There has been a lot of debate about decoupling wholesale gas from wholesale power prices. Part of the reason for the link is the way cash-out/imbalance prices work. These are the rates at which power market participants are charged for the power they have over or under-bought. The current very marginal price regime dates back the best part of a decade. Here’s a snapshot of how we covered what was a controversial change at the time.
This was initially written as the Energy Perspective piece in Energy Spectrum on 9 November 2015.
On 5 November the GB electricity market saw possibly its biggest shake-up since the introduction of Betta (the British Electricity Trading and Transmission Arrangements) a decade ago: the introduction of Ofgem’s Electricity Balancing Significant Code Review (EBSCR) changes to electricity imbalance pricing (cash-out) arrangements.
The regulator’s main goal is to shake-up the incentives and encourage parties to invest in flexible generation and more accurate forecasting. Ofgem has long-held concerns that current rules under the Balancing and Settlement Code (BSC) do not send an efficient signal to parties to trade electricity in wholesale markets in timescales leading to delivery.
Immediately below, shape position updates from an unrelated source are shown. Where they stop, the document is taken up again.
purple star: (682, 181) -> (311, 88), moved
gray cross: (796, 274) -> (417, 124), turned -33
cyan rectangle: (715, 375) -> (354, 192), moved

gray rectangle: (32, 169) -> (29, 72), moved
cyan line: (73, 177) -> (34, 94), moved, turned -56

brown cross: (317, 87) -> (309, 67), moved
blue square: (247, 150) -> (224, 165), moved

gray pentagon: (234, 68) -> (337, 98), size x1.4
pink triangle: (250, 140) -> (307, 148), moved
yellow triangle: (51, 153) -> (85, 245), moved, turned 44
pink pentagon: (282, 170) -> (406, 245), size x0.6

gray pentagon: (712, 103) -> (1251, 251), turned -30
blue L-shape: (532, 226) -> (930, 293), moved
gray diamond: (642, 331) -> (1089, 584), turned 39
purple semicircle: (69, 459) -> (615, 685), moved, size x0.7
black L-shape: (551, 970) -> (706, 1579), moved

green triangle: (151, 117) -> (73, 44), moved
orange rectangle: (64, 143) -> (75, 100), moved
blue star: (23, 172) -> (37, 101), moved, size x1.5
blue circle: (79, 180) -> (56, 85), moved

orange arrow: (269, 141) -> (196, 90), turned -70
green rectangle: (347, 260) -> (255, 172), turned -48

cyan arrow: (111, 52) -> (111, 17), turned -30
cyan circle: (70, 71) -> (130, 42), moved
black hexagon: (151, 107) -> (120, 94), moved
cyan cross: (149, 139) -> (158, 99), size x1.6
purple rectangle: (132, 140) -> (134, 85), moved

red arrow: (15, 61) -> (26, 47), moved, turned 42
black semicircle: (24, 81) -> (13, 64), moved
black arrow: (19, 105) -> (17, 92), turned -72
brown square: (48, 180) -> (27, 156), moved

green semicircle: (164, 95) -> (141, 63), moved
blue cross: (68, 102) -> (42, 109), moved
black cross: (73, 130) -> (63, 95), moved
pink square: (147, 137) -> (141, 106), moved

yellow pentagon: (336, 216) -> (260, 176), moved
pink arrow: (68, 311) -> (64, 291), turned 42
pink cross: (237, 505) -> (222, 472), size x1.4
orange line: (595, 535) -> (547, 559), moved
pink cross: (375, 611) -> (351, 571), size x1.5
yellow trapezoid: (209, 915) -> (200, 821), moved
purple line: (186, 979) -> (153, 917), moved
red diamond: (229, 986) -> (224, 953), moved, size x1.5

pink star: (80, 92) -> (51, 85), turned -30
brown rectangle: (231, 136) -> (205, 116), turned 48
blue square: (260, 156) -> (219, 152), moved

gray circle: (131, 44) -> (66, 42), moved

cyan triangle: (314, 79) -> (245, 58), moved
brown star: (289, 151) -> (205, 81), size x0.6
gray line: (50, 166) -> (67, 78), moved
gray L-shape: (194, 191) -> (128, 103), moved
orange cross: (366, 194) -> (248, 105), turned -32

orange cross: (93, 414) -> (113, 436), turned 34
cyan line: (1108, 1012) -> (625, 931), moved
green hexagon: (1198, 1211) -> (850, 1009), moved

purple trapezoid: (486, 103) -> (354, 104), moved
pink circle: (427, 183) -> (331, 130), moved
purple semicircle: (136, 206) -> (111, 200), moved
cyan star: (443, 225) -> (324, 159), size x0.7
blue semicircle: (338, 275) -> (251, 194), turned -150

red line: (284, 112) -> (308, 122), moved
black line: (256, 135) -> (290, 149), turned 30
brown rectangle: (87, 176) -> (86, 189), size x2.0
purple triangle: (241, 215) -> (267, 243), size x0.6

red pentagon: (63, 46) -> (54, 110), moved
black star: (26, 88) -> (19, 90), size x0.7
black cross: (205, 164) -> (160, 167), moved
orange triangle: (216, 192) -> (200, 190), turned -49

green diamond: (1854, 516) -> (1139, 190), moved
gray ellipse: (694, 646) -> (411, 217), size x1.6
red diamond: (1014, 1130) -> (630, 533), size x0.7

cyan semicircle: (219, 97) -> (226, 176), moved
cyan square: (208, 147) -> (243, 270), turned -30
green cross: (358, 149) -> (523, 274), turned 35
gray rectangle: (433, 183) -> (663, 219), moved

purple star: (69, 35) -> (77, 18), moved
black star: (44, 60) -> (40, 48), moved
In response, it endorsed a series of changes to industry codes that involved sharpening of the cash-out price calculation, ascribing an additional cost to demand disconnections and reserve actions, and replacing the dual imbalance pricing structure with a single price in each half hour period.
But while 5 November was, as is custom, widely celebrated with fireworks and bonfires, the real bangs and surprises occurred on the previous day. Specifically, National Grid issued a Notice of Inadequate System Margin (NISM) for the first time in over three years and drew on its Demand Side Balancing Reserves for the first time.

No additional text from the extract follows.